• _Task requirements_
Please retype all of the entries that follow, leaving the images out.

• _Input records_
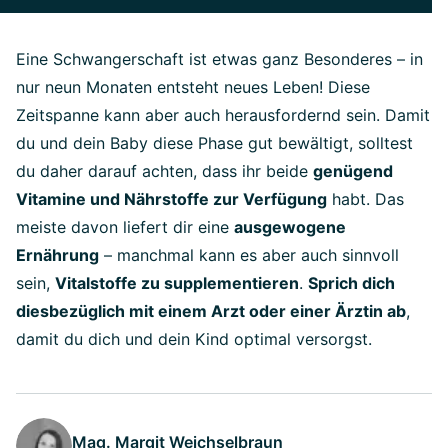
Eine Schwangerschaft ist etwas ganz Besonderes – in
nur neun Monaten entsteht neues Leben! Diese
Zeitspanne kann aber auch herausfordernd sein. Damit
du und dein Baby diese Phase gut bewältigt, solltest
du daher darauf achten, dass ihr beide
genügend
Vitamine und Nährstoffe zur Verfügung
habt. Das
meiste davon liefert dir eine
ausgewogene
Ernährung
– manchmal kann es aber auch sinnvoll
sein,
Vitalstoffe zu supplementieren
.
Sprich dich
diesbezüglich mit einem Arzt oder einer Ärztin ab
,
damit du dich und dein Kind optimal versorgst.
Mag. Margit Weichselbraun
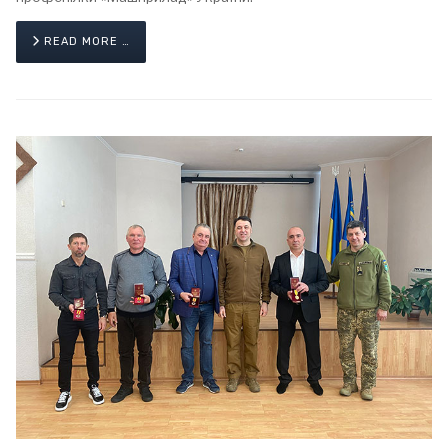
READ MORE …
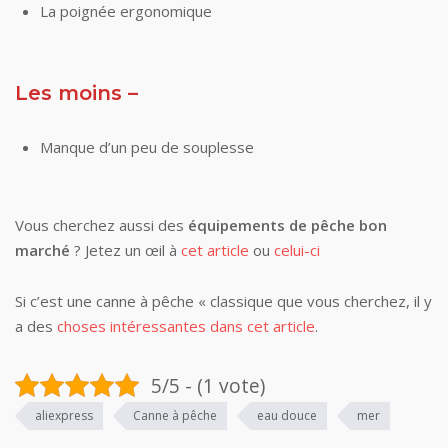
La poignée ergonomique
Les moins –
Manque d’un peu de souplesse
Vous cherchez aussi des
équipements de pêche bon
marché
? Jetez un œil à
cet article
ou
celui-ci
Si c’est une canne à pêche « classique que vous cherchez, il y
a des
choses intéressantes dans cet article
.
5/5 - (1 vote)
aliexpress
Canne à pêche
eau douce
mer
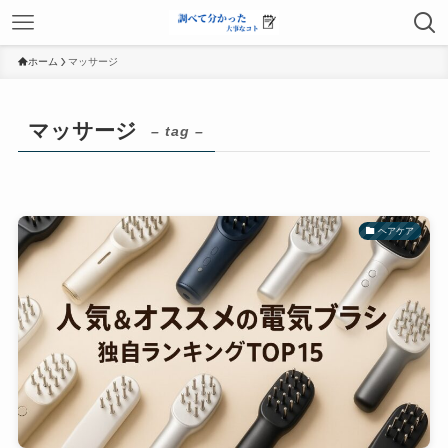
ホーム
マッサージ
マッサージ
– tag –
ヘアケア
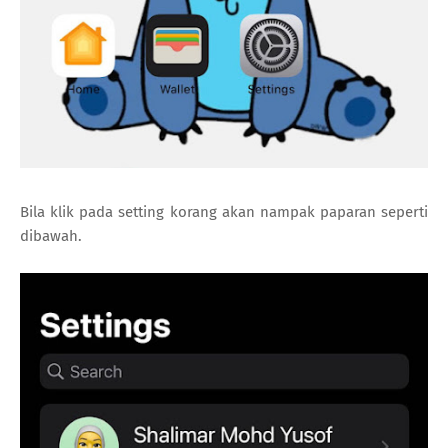
Bila klik pada setting korang akan nampak paparan seperti
dibawah.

• _Exercise response_
Eine Schwangerschaft ist etwas ganz Besonderes – in
nur neun Monaten entsteht neues Leben! Diese
Zeitspanne kann aber auch herausfordernd sein. Damit
du und dein Baby diese Phase gut bewältigt, solltest
du daher darauf achten, dass ihr beide
genügend
Vitamine und Nährstoffe zur Verfügung
habt. Das
meiste davon liefert dir eine
ausgewogene
Ernährung
– manchmal kann es aber auch sinnvoll
sein,
Vitalstoffe zu supplementieren
.
Sprich dich
diesbezüglich mit einem Arzt oder einer Ärztin ab
,
damit du dich und dein Kind optimal versorgst.
Mag. Margit Weichselbraun
READ MORE …
La poignée ergonomique
Les moins –
Manque d’un peu de souplesse
Vous cherchez aussi des
équipements de pêche bon
marché
? Jetez un œil à
cet article
ou
celui-ci
Si c’est une canne à pêche « classique que vous cherchez, il y
a des
choses intéressantes dans cet article
.
5/5 - (1 vote)
aliexpress
Canne à pêche
eau douce
mer
ホーム
マッサージ
マッサージ
– tag –
ヘアケア
Bila klik pada setting korang akan nampak paparan seperti
dibawah.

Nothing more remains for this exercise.